Weeeeeeeeeeeeeeeeeeeeeeeeeeeeee

Can I Haz Pseudocode?

Yes!*

Input: an integer n > 1.

Let A be an array of Boolean values, indexed by integers 2 to n,
initially all set to true.

for i = 2, 3, 4, ..., not exceeding √n:
  if A[i] is true:
    for j = i2, i2+i, i2+2i, i2+3i, ..., not exceeding n:
      A[j] := false.

Output: all i such that A[i] is true.

* The pseudocode was taken from the sieve of Eratosthenes Wikipedia page.

Can I Haz Code?

Yes! Here is a JavaScript implementation.

#!/usr/bin/env node

if (process.argv.length < 3) {
    console.log(`Usage: ${process.argv[1]} [p]`);
    return;
}

const n = process.argv[2] * 1;
let p = 3;
const m = {
    2: true
};

// First, create a dictionary of odd numbers.  This is an optimization, since
// we know that any even number (besides two, of course), is a composite and
// not a prime and so doesn't need to be included.
while (p < n) {
    if (p % 2 !== 0) {
        m[p] = true;
    }

    p++;
}

// Check only 3 to the square root of the upper bound `n`.
p = 3;
while (p <= (Math.sqrt(n) >> 0)) {
    // Only continue if `p` hasn't already been marked as `false`.
    if (m[p]) {
        primes.push(p);
        //
        // Mark every number in an arithmetic sequence as `false` that is a
        // multiple of the the current value of `p`.
        //
        // i.e., p == 2, p == 3, ...
        //      2p, 3p, 4p, 5p, 6p, etc
        //
        // The next element in the list that is NOT marked `false` will be prime!
        // (Note that the same composite numbers may be inspected more than once.)
        //
        // Don't start with the current value of `p`, as it is a prime number!
        // I.e., 2, 3, 5, etc.
        // So, square it.
        //
        // This works b/c any multiple of a prime will be marked as `false`.
        // I.e., when p == 2:
        //      2p == 4, 3p == 6, 4p == 8, etc.
        //
        // I.e., when p == 3:
        //      2p == 6, 3p == 9, 4p == 12, etc.
        //
        let q = p ** 2;

        while (q < n) {
            m[q] = false;
            q += p; // This generates an arithmetic sequence.
        }
    }

    p += 2;
}

for (let i in m) {
    if (m[i]) console.log(i);
}

A couple of things to note about the code:

  • The dictionary keys are only odd numbers, except for the key 2. Hopefully the reason is obvious, as every even number can be factored by 2, the smallest of the prime numbers.

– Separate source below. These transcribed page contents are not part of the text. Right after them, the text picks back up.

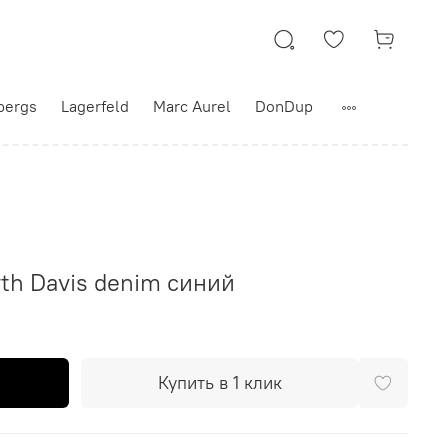
bergs
Lagerfeld
Marc Aurel
DonDup
rth Davis denim синий
Купить в 1 клик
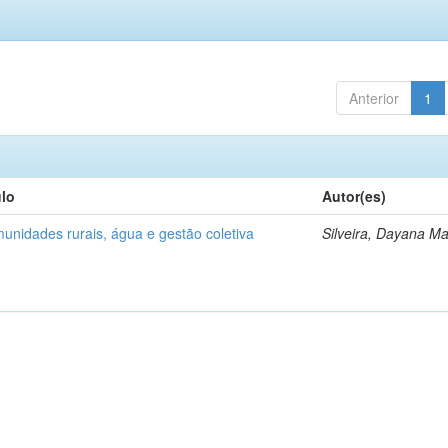
Anterior
1
ulo
Autor(es)
unidades rurais, água e gestão coletiva
Silveira, Dayana Ma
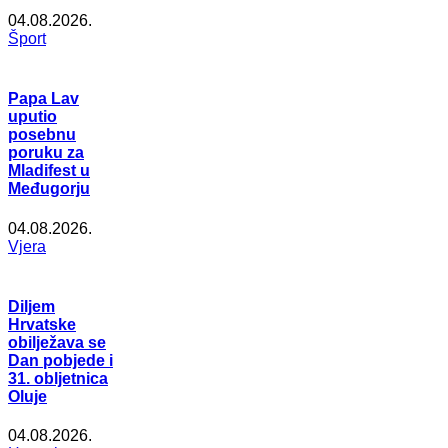
04.08.2026.
Šport
Papa Lav
uputio
posebnu
poruku za
Mladifest u
Međugorju
04.08.2026.
Vjera
Diljem
Hrvatske
obilježava se
Dan pobjede i
31. obljetnica
Oluje
04.08.2026.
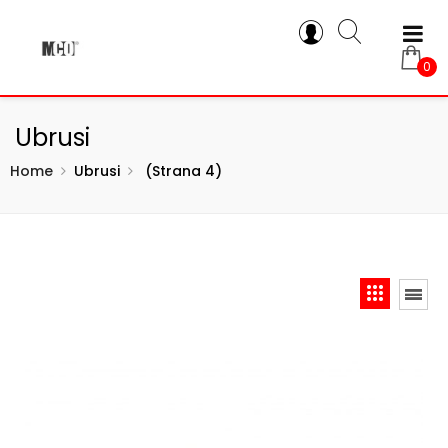
0
Ubrusi
Home
Ubrusi
(strana 4)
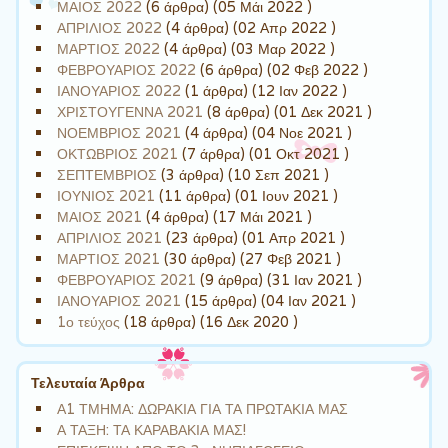
ΜΑΙΟΣ 2022
(6 άρθρα) (05 Μάι 2022 )
ΑΠΡΙΛΙΟΣ 2022
(4 άρθρα) (02 Απρ 2022 )
ΜΑΡΤΙΟΣ 2022
(4 άρθρα) (03 Μαρ 2022 )
ΦΕΒΡΟΥΑΡΙΟΣ 2022
(6 άρθρα) (02 Φεβ 2022 )
ΙΑΝΟΥΑΡΙΟΣ 2022
(1 άρθρα) (12 Ιαν 2022 )
ΧΡΙΣΤΟΥΓΕΝΝΑ 2021
(8 άρθρα) (01 Δεκ 2021 )
ΝΟΕΜΒΡΙΟΣ 2021
(4 άρθρα) (04 Νοε 2021 )
ΟΚΤΩΒΡΙΟΣ 2021
(7 άρθρα) (01 Οκτ 2021 )
ΣΕΠΤΕΜΒΡΙΟΣ
(3 άρθρα) (10 Σεπ 2021 )
ΙΟΥΝΙΟΣ 2021
(11 άρθρα) (01 Ιουν 2021 )
ΜΑΙΟΣ 2021
(4 άρθρα) (17 Μάι 2021 )
ΑΠΡΙΛΙΟΣ 2021
(23 άρθρα) (01 Απρ 2021 )
ΜΑΡΤΙΟΣ 2021
(30 άρθρα) (27 Φεβ 2021 )
ΦΕΒΡΟΥΑΡΙΟΣ 2021
(9 άρθρα) (31 Ιαν 2021 )
ΙΑΝΟΥΑΡΙΟΣ 2021
(15 άρθρα) (04 Ιαν 2021 )
1ο τεύχος
(18 άρθρα) (16 Δεκ 2020 )
Τελευταία Άρθρα
Α1 ΤΜΗΜΑ: ΔΩΡΑΚΙΑ ΓΙΑ ΤΑ ΠΡΩΤΑΚΙΑ ΜΑΣ
Α ΤΑΞΗ: ΤΑ ΚΑΡΑΒΑΚΙΑ ΜΑΣ!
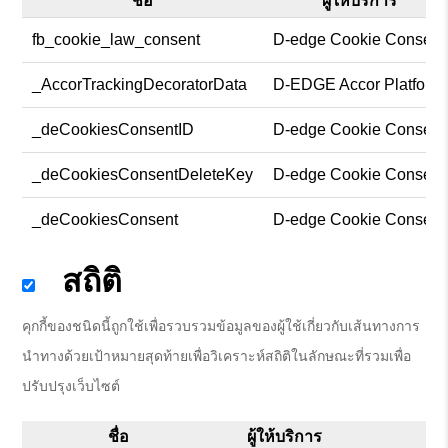
ชื่อ
ผู้ให้บริการ
fb_cookie_law_consent
D-edge Cookie Consent
_AccorTrackingDecoratorData
D-EDGE Accor Platform
_deCookiesConsentID
D-edge Cookie Consent
_deCookiesConsentDeleteKey
D-edge Cookie Consent
_deCookiesConsent
D-edge Cookie Consent
สถิติ
คุกกี้ของชนิดนี้ถูกใช้เพื่อรวบรวมข้อมูลของผู้ใช้เกี่ยวกับเส้นทางการ
นำทางด้วยเป้าหมายสุดท้ายเพื่อวิเคราะห์สถิติในลักษณะที่รวมเพื่อ
ปรับปรุงเว็บไซต์
ชื่อ
ผู้ให้บริการ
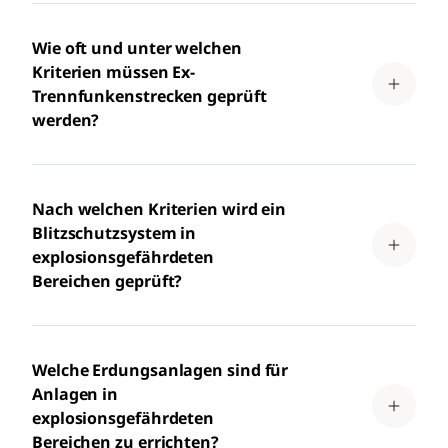
Wie oft und unter welchen
Kriterien müssen Ex-
Trennfunkenstrecken geprüft
werden?
Nach welchen Kriterien wird ein
Blitzschutzsystem in
explosionsgefährdeten
Bereichen geprüft?
Welche Erdungsanlagen sind für
Anlagen in
explosionsgefährdeten
Bereichen zu errichten?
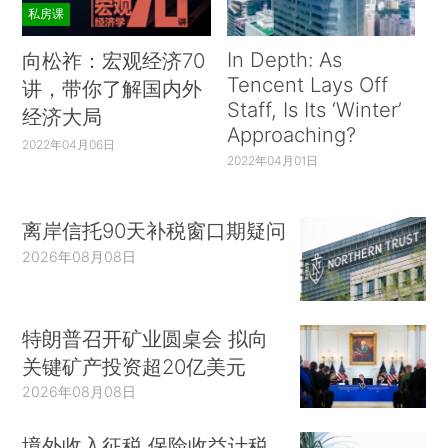
私房课
In Depth: As
向松祚：宏观经济70
Tencent Lays Off
讲，带你了解国内外
Staff, Is Its ‘Winter’
经济大局
Approaching?
2022年04月06日
2022年04月01日
离岸信托90天补税窗口期疑问
2026年08月08日
特朗普召开矿业圆桌会 拟向
关键矿产投资超20亿美元
2026年08月08日
境外收入征税 保险收益计税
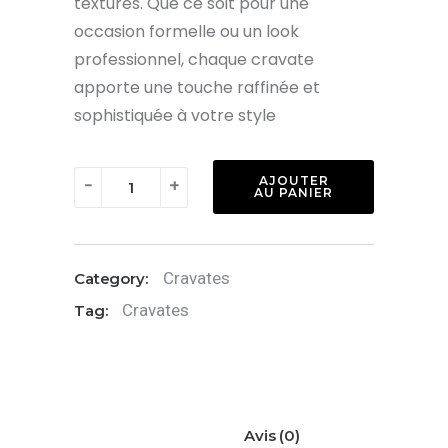
textures. Que ce soit pour une
occasion formelle ou un look
professionnel, chaque cravate
apporte une touche raffinée et
sophistiquée à votre style
quantité
AJOUTER
-
+
AU PANIER
de
Cravate
:
Cravates
Category:
Brillante
Cravates
Tag:
dorée
Avis (0)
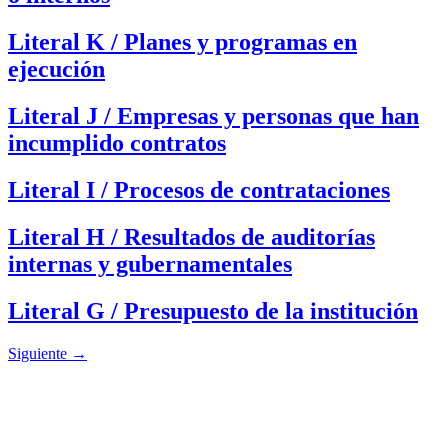
Literal K / Planes y programas en
ejecución
Literal J / Empresas y personas que han
incumplido contratos
Literal I / Procesos de contrataciones
Literal H / Resultados de auditorías
internas y gubernamentales
Literal G / Presupuesto de la institución
Siguiente
→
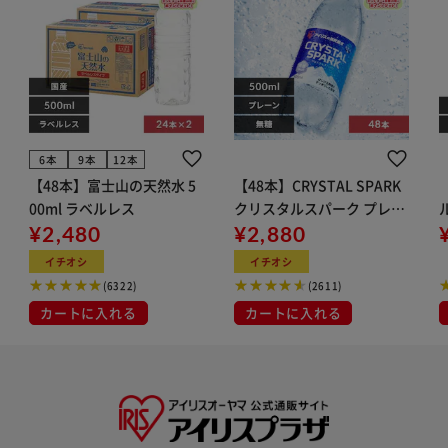
6本
9本
12本
【48本】富士山の天然水 5
【48本】CRYSTAL SPARK
00ml ラベルレス
クリスタルスパーク プレー
¥2,480
ン 500ml
¥2,880
イト
イチオシ
イチオシ
(6322)
(2611)
カートに入れる
カートに入れる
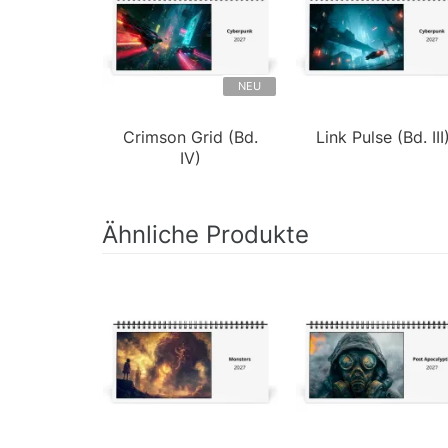
NEU
Crimson Grid (Bd.
Link Pulse (Bd. III
IV)
Ähnliche Produkte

  • We’re only checking from p to n. Why? When checking a number for primality, then the two factors cannot be greater than the square root (floored) of the number in question.

Let’s see this second point in action:

n = 120
Math.sqrt(n) = 10.954451150103322
Math.sqrt(n) >> 0 = 10

---------------------------

if a * b = n and a <= b then a * a <= a * b = n

a = 6
b = 20
if 6 * 20 = 120 and 6 <= 20 then 36 <= 120 = 120

---------------------------

if a * b = n and b <= a then b * b <= a * b = n

a = 12
b = 10
if 10 * 12 = 120 and 10 <= 12 then 100 <= 120 = 120

---------------------------

In both the above examples, at least one factor needs to be less than
or equal to the square root of 120.

Clearly, if both numbers are greater than n then a * b > n.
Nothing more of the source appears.